# Cat Rescues Refusing Indoor Homes



## henryscat (Jul 2, 2014)

We recently adopted our third rescue cat. All three of our cats live indoors and do not go out. They are all happy, healthy, well cared for and the vet complements us on how well our cats are. 

When we were looking to adopt, we found a marked resistance amongst local rescues to allow cats to be adopted to an indoor home. In one case, we had enquired about a deaf kitten, explained we were an indoor home, visted the foster home, explained same, had home visit and were then refused. I challenged the rescue in question who not only mis-managed the whole process, but in my view were grossly irresponsible in insisting that a deaf cat went to home where it could roam outdoors. It was clear that the person running the rescue was acting on their personal preferences and putting those above the need of cats in their care to find a home.

We enquired elsewhere and found similar attitudes. There is clear evidence that cats thrive perfectly well indoors if they have an environment with plenty to do. By acting in this way, those running rescues who refuse indoor homes are acting against the interests of cats that desparately need homes. In my view, there desparately needs to be a change of attitude. Not only do cats need to find homes but they face a multitude of dangers in being allowed to roam freely, as well as terrorising the local wildlife population.


----------



## Little Zooey (Feb 4, 2014)

Oh, where do I start? Not only not indoor, but you can't have kittens if you work, or can't adopt at Christmas, even if (like us) you spend two weeks at home with no visitors. Until recently we had 9 cats - not the most we have ever had and all extremely well cared for. I doubt we would have been accepted by any of the rescues, even though I have home checked for a few. We now take rescues from Romania and have two adorable girls coming over in the next few weeks. Chai had both her front legs broken and her neck slashed, so her rescuer will only accept an indoor home (or with a safe cat fence)


----------



## Polski (Mar 16, 2014)

Not tried to rehome from a rescue myself...(cats just turn up) but I sometimes feel they (rescues) can be sticking too rigidly to their own guidelines. Most won't rehome to families with young children. Why? Not all parents let their kids run riot and maul animals. Surely it should go on an individual basis. My kids were bought up with cat, dog, guinea pigs and chinchillas, they were taught from a very early age to respect animals and now as young adults they all totally adore animals. 

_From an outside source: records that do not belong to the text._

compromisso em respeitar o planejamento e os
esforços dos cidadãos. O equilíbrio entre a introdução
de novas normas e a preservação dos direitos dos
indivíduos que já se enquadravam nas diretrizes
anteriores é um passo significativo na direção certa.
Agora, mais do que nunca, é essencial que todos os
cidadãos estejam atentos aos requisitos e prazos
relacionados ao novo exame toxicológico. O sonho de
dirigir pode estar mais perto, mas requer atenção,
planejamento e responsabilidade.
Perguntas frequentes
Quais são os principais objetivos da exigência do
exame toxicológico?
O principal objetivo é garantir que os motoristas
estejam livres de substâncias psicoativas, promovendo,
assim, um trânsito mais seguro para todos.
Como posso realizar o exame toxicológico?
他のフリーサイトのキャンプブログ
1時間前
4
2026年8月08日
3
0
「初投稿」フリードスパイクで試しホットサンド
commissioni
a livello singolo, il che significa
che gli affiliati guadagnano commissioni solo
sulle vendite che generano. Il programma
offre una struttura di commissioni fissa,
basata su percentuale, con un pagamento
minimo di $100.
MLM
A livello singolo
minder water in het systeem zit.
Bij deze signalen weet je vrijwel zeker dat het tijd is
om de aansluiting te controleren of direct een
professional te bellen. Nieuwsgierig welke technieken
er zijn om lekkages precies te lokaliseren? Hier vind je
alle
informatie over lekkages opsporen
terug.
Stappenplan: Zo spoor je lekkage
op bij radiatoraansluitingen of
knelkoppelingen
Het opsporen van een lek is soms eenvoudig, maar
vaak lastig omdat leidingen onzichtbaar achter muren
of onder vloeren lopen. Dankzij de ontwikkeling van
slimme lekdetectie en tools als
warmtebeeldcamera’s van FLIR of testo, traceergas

Rescues do a fantastic, often heartbreaking job in limited space. Most rescues house their cats indoor, in a small pen, I can understand this, space, ease of cleaning, able to keep an eye on litter, food etc etc but surely, when it comes to rehoming, a whole house is better than a pen? Refusing a home based on not having outdoor access is not in the cats best interests IMO but I would hope those rescues are rare. I know the 3 rescues that I follow treat each case individually. I do find it very strange that any rescue would insist on a deaf cat being allowed out:confused1:


----------



## henryscat (Jul 2, 2014)

Little Zooey said:


> Oh, where do I start? Not only not indoor, but you can't have kittens if you work, or can't adopt at Christmas, even if (like us) you spend two weeks at home with no visitors. Until recently we had 9 cats - not the most we have ever had and all extremely well cared for. I doubt we would have been accepted by any of the rescues, even though I have home checked for a few. We now take rescues from Romania and have two adorable girls coming over in the next few weeks. Chai had both her front legs broken and her neck slashed, so her rescuer will only accept an indoor home (or with a safe cat fence)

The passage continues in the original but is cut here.